# What this task involves:
Give the entries again exactly, without pictures.

# Available data:
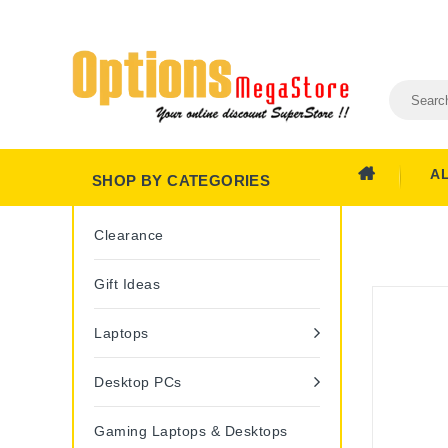
A
SHOP BY CATEGORIES
Clearance
Gift Ideas
Laptops
Desktop PCs
Gaming Laptops & Desktops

# Task result:
A
SHOP BY CATEGORIES
Clearance
Gift Ideas
Laptops
Desktop PCs
Gaming Laptops & Desktops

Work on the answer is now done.